Page-level text extractions ▸
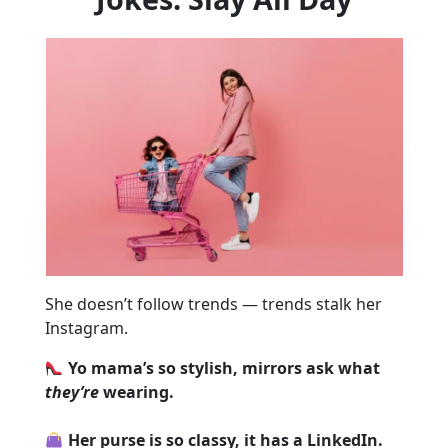
She doesn’t follow trends — trends stalk her
Instagram.
Yo mama’s so stylish, mirrors ask what
they’re
wearing.
Her purse is so classy, it has a LinkedIn.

EXERCISE AIM ▸ Pictures are to be left out when the entries above are repeated exactly.

EXERCISE RESPONSE ▸
She doesn’t follow trends — trends stalk her
Instagram.
Yo mama’s so stylish, mirrors ask what
they’re
wearing.
Her purse is so classy, it has a LinkedIn.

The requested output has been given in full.